Kami, kata Esper, tidak berada dalam salah satu situasi itu sekarang. Saya tidak mendukung penerapan Insurrection Act. “Hebat, Esper menemukan langkah-langkah di hari-hari berikutnya untuk lebih menurunkan situasi. Esper mengembalikan pasukan ke pangkalan mereka tanpa memberi tahu Gedung Putih. Dia begitu faham konstitusi. Sehingga dia faham dan tunduk hanya kepada konstitusi, juga prinsip-prinsip demokrasi. Super top Mark Esper.

Lain Esper, lain pula Jeffrey Rosen, Deputy Attorney General, meninggalkan jabatan yang disandangnya, setelah lebih dari tiga puluh tahun berkarir di kementerian ini. Rosen memutuskan meninggalkan jabatannya, karena satu alasan yang khas konstitutional. Rosen menilai William Barr, Bosnya, telah menggunakan, mendedikasikan kementerian untuk kepentingan politik Trump, bukan untuk konstitusi.

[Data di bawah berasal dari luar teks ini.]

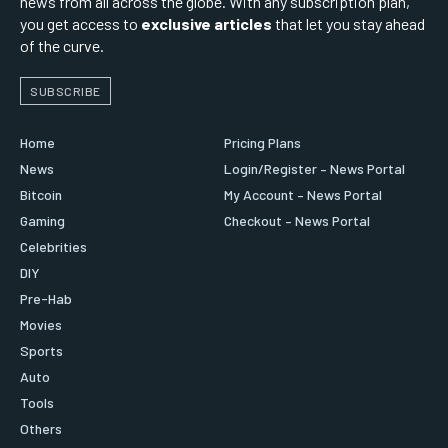
news from all across the globe. With any subscription plan,
you get access to
exclusive articles
that let you stay ahead
of the curve.
SUBSCRIBE
Home
Pricing Plans
News
Login/Register – News Portal
Bitcoin
My Account – News Portal
Gaming
Checkout – News Portal
Celebrities
DIY
Pre-Hab
Movies
Sports
Auto
Tools
Others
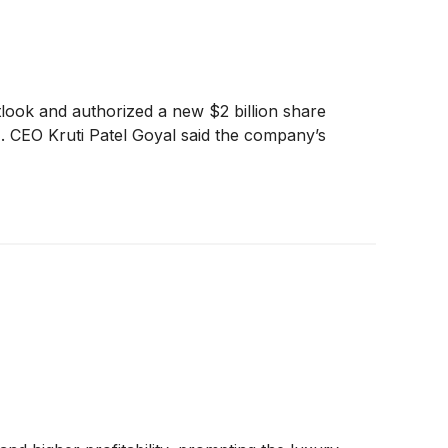
tlook and authorized a new $2 billion share
. CEO Kruti Patel Goyal said the company’s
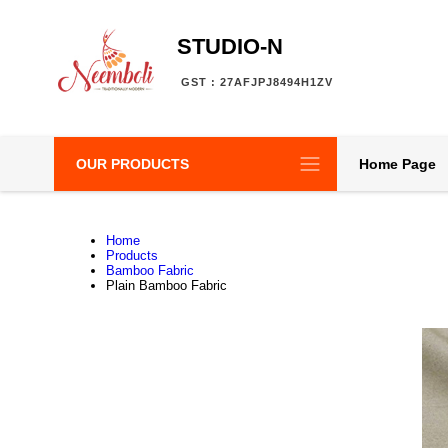
STUDIO-N
GST : 27AFJPJ8494H1ZV
OUR PRODUCTS
Home Page
Home
Products
Bamboo Fabric
Plain Bamboo Fabric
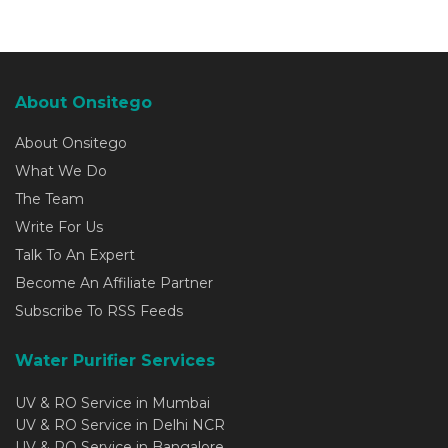
About Onsitego
About Onsitego
What We Do
The Team
Write For Us
Talk To An Expert
Become An Affiliate Partner
Subscribe To RSS Feeds
Water Purifier Services
UV & RO Service in Mumbai
UV & RO Service in Delhi NCR
UV & RO Service in Bangalore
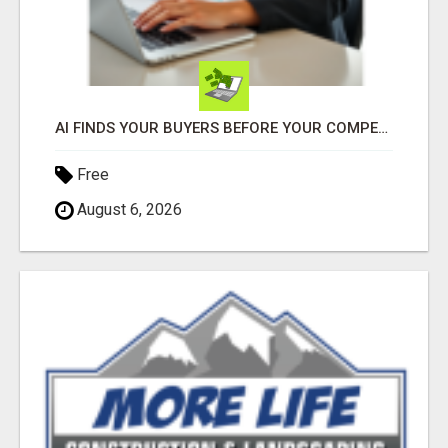
AI FINDS YOUR BUYERS BEFORE YOUR COMPETITORS
Free
August 6, 2026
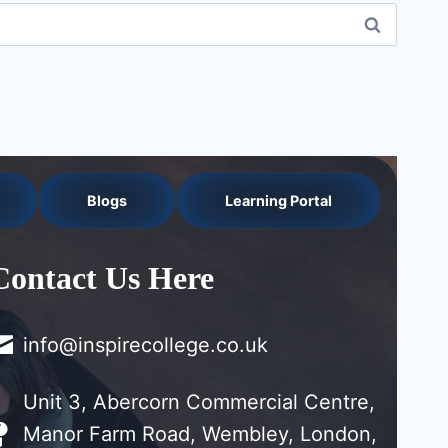
Blogs
Learning Portal
Contact Us Here
info@inspirecollege.co.uk
Unit 3, Abercorn Commercial Centre,
Manor Farm Road, Wembley, London,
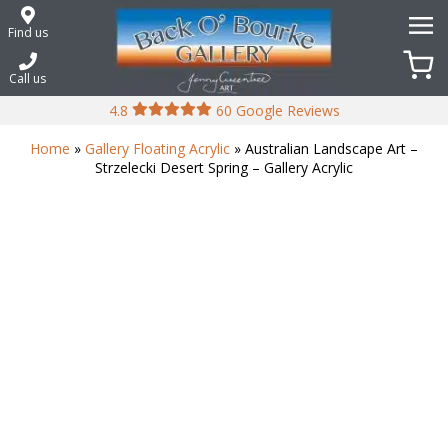
Skip
to
Find us
content
Call us
4.8
60 Google Reviews
Home
»
Gallery Floating Acrylic
» Australian Landscape Art –
Strzelecki Desert Spring – Gallery Acrylic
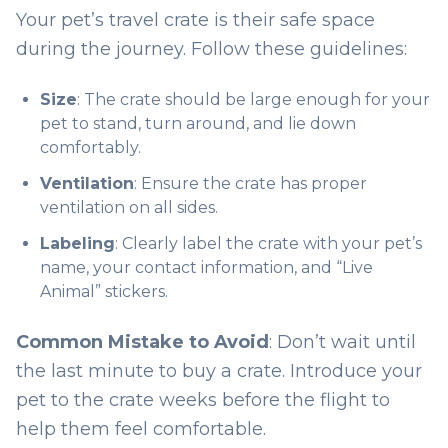
Your pet’s travel crate is their safe space
during the journey. Follow these guidelines:
Size
: The crate should be large enough for your
pet to stand, turn around, and lie down
comfortably.
Ventilation
: Ensure the crate has proper
ventilation on all sides.
Labeling
: Clearly label the crate with your pet’s
name, your contact information, and “Live
Animal” stickers.
Common Mistake to Avoid
: Don’t wait until
the last minute to buy a crate. Introduce your
pet to the crate weeks before the flight to
help them feel comfortable.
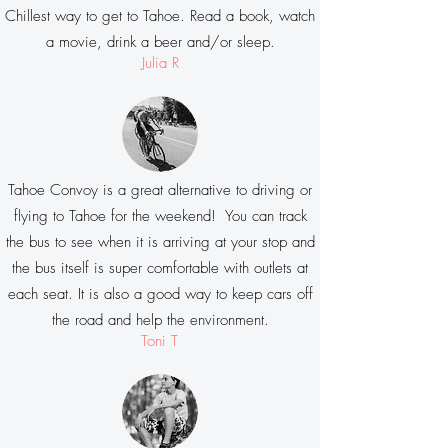
Chillest way to get to Tahoe. Read a book, watch
a movie, drink a beer and/or sleep.
Julia R
Tahoe Convoy is a great alternative to driving or
flying to Tahoe for the weekend! You can track
the bus to see when it is arriving at your stop and
the bus itself is super comfortable with outlets at
each seat. It is also a good way to keep cars off
the road and help the environment.
Toni T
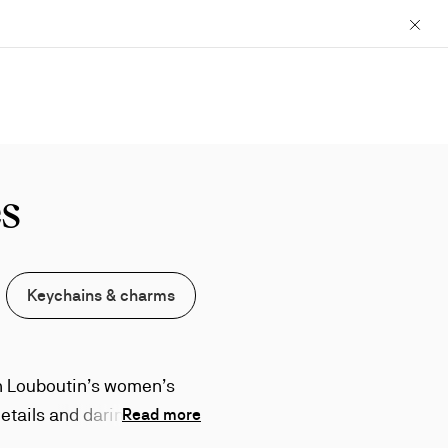
Close
s
Keychains & charms
an Louboutin’s women’s
etails and daring design
Read more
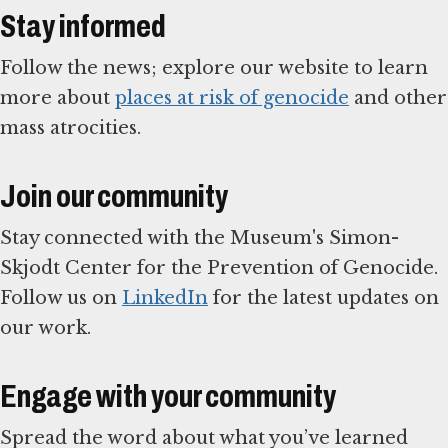
Stay informed
Follow the news; explore our website to learn
more about
places at risk of genocide
and other
mass atrocities.
Join our community
Stay connected with the Museum's Simon-
Skjodt Center for the Prevention of Genocide.
Follow us on
LinkedIn
for the latest updates on
our work.
Engage with your community
Spread the word about what you’ve learned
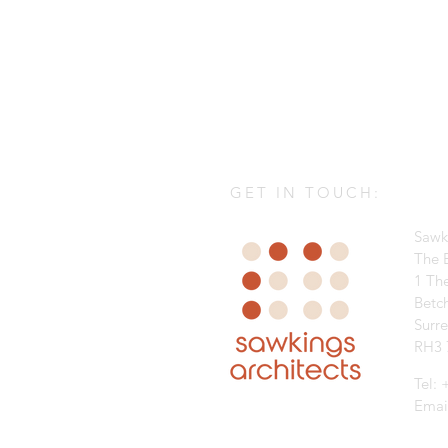
GET IN TOUCH:
Sawk
The B
1 Th
Betc
Surr
RH3 
Tel:
Emai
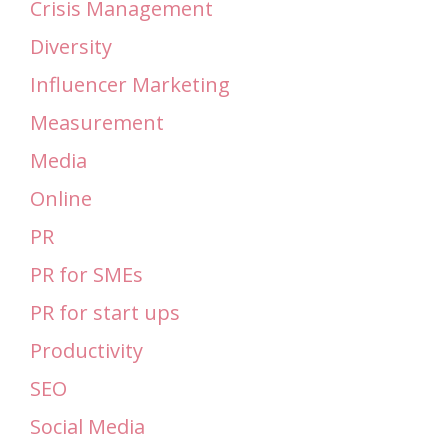
Crisis Management
Diversity
Influencer Marketing
Measurement
Media
Online
PR
PR for SMEs
PR for start ups
Productivity
SEO
Social Media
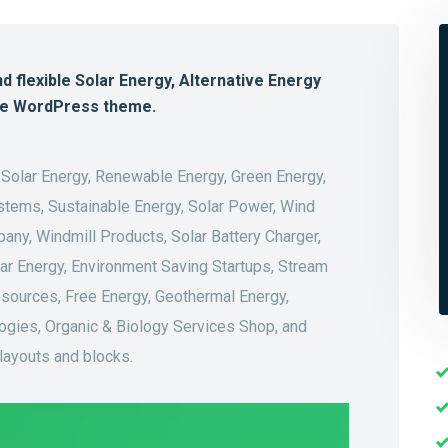
nd flexible Solar Energy, Alternative Energy
he WordPress theme.
 Solar Energy, Renewable Energy, Green Energy,
stems, Sustainable Energy, Solar Power, Wind
ny, Windmill Products, Solar Battery Charger,
lear Energy, Environment Saving Startups, Stream
sources, Free Energy, Geothermal Energy,
ogies, Organic & Biology Services Shop, and
 layouts and blocks.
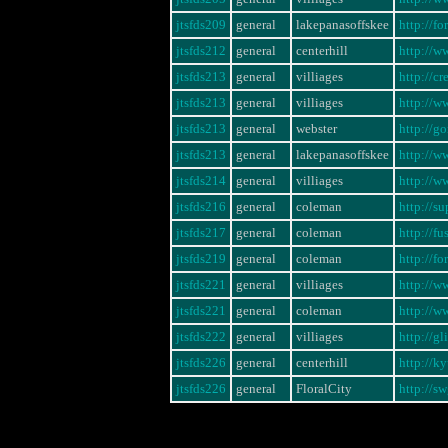
jtsfds209
general
lakepanasoffskee
http://f
jtsfds212
general
centerhill
http://w
jtsfds213
general
villiages
http://c
jtsfds213
general
villiages
http://
jtsfds213
general
webster
http://g
jtsfds213
general
lakepanasoffskee
http://w
jtsfds214
general
villiages
http://w
jtsfds216
general
coleman
http://s
jtsfds217
general
coleman
http://f
jtsfds219
general
coleman
http://f
jtsfds221
general
villiages
http://
jtsfds221
general
coleman
http://
jtsfds222
general
villiages
http://g
jtsfds226
general
centerhill
http://k
jtsfds226
general
FloralCity
http://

Tragis, William Barr, sang Jaksa Agung, akhirnya juga frustrasi dengan perintah Trump. Karena Trump perintahkan Barr untuk menyediliki kecurangan pemilu, yang ternyata tidak ditemukan, justru membuat Trumph marah. Trumph juga marah, karena Barr dinilai tidak tuntas mengusut Hunter Biden, anak Joe Biden, Presiden terpilih.

Frustrasi dengan perintah Trump yang menyebalkan berbagai kalangan sejauh ini, karena dinilai merusak konstitusi, Barr kehilangan kemampuannya menjadi jongos Trump. Harga dirinya bergerak naik, dan menguat melemahkan energinya melayani administrasi Trumph.

Barr akhirnya menemukan dirinya sebagai laki-laki terhormat. Dia memilih meletakan jabatan itu. Selalu seperti sebelumnya, Trump mempersilahkannya, sembari mengucapkan terima kasih, member pujian politis kepada Bar (Lihat Spectrum News, Com. 23/12/2020).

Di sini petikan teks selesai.